In this adaptation of Sudoku, the points players earn through physical activity can be used to fill in another square on the grid, providing clues to solving the rest of the puzzle. Pavlidis and his assistants – first year Ph.D. students Konstantinos Kazakos and Yuichi Fujiki and staff engineer Colin Puri – soon will be unveiling more games designed to appeal to a variety of age groups. Eventually users would be able to play several games simultaneously, moving their physical activity points between games.

Soon, the sensors also will be able to instantly measure calorie loss. Watching the calories burn off as they go about their day will keep players motivated and help them gauge their progress, Pavlidis said. 

While there is still some tinkering to be done before these devices could be marketed to consumers, the games have been a hit with early test groups – even among those not easily impressed with new gadgets.

The games got rave reviews from players at an April academic gathering of computer scientists, Pavlidis said. One middle-aged professor became so engrossed she began racing around the conference room to win the game.

“When you see the avatar move when you move, you really become connected to the game,” Pavlidis said.

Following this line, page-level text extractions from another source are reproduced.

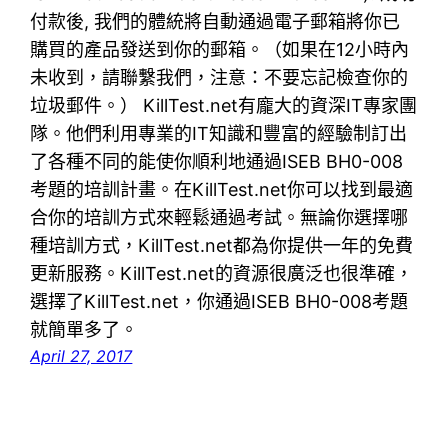
付款後, 我們的體統將自動通過電子郵箱將你已
購買的產品發送到你的郵箱。（如果在12小時內
未收到，請聯繫我們，注意：不要忘記檢查你的
垃圾郵件。） KillTest.net有龐大的資深IT專家團
隊。他們利用專業的IT知識和豐富的經驗制訂出
了各種不同的能使你順利地通過ISEB BH0-008
考題的培訓計畫。在KillTest.net你可以找到最適
合你的培訓方式來輕鬆通過考試。無論你選擇哪
種培訓方式，KillTest.net都為你提供一年的免費
更新服務。KillTest.net的資源很廣泛也很準確，
選擇了KillTest.net，你通過ISEB BH0-008考題
就簡單多了。
April 27, 2017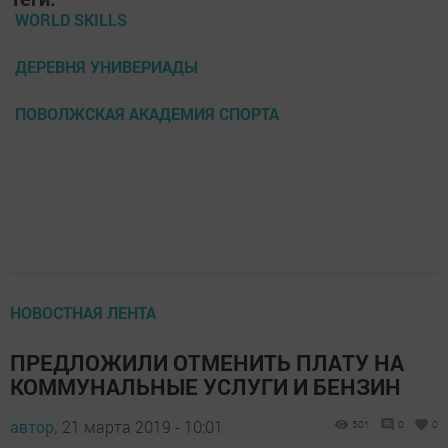
WORLD SKILLS
ДЕРЕВНЯ УНИВЕРИАДЫ
ПОВОЛЖСКАЯ АКАДЕМИЯ СПОРТА
НОВОСТНАЯ ЛЕНТА
ПРЕДЛОЖИЛИ ОТМЕНИТЬ ПЛАТУ НА
КОММУНАЛЬНЫЕ УСЛУГИ И БЕНЗИН
автор,
21 марта 2019 - 10:01
501
0
0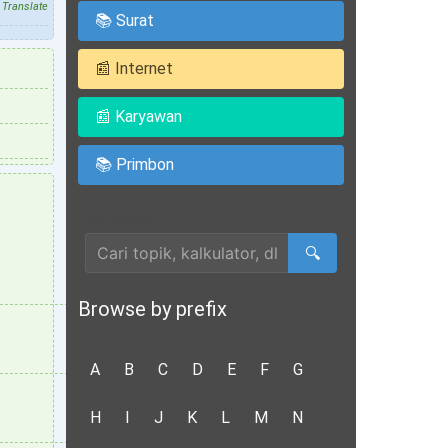
Translate
📚 Surat
📰 Internet
📰 Karyawan
📚 Primbon
Cari Artikel
🔍
Browse by prefix
A
B
C
D
E
F
G
H
I
J
K
L
M
N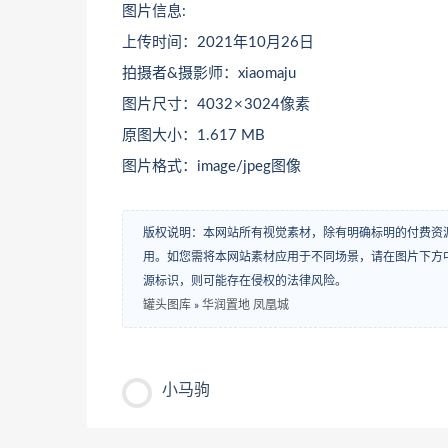
图片信息:
上传时间：2021年10月26日
拍摄者&摄影师：xiaomaju
图片尺寸：4032 × 3024像素
原图大小：1.617 MB
图片格式：image/jpeg图像
版权说明：本网站所有视觉素材，除有明确标明的付费资
用。如您需将本网站素材应用于不同场景，请在图片下方中
源标识，则可能存在侵权的法律风险。
罐头图库
»
华润置地 凤凰城
小马驹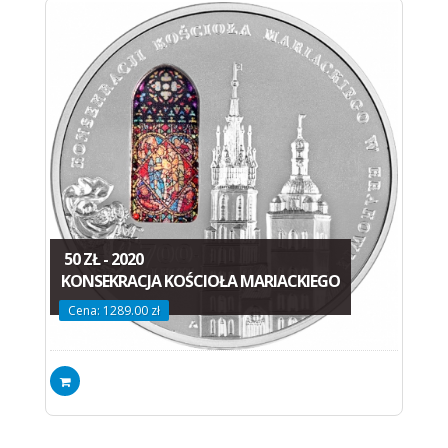
50 ZŁ - 2020
KONSEKRACJA KOŚCIOŁA MARIACKIEGO
Cena: 1289.00 zł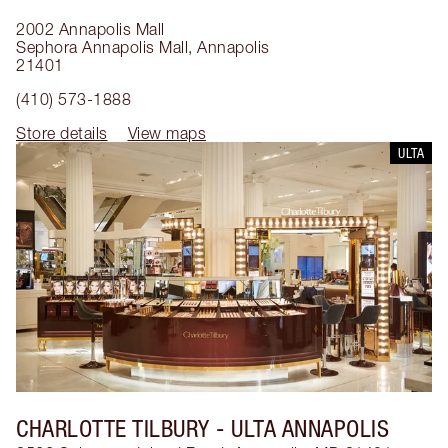
2002 Annapolis Mall
Sephora Annapolis Mall
,
Annapolis
21401
(410) 573-1888
Store details
View maps
ULTA
CHARLOTTE TILBURY
- ULTA ANNAPOLIS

Pavlidis first became aware of the huge potential of everyday activities in 1999 after working with Levine on a study that found chewing sugarless gum during waking hours can burn off twenty-two pounds in a year.

These new games promote a more active lifestyle by becoming part of players’ normal routines, Pavlidis said. The allure of computer gaming and competition with other users encourages players to make small lifestyle changes that can add up to big health benefits.

The concept, termed Non-Exercise Activity Thermogenesis, was taken to heart by a computer science student who was one of the first to try out the devices. Through gaming and other habit adjustments that increased his everyday physical activity, the student lost forty pounds in five months.

“Because of the way we live today people are sitting all the time, so moving more is always a good thing,” Pavlidis said.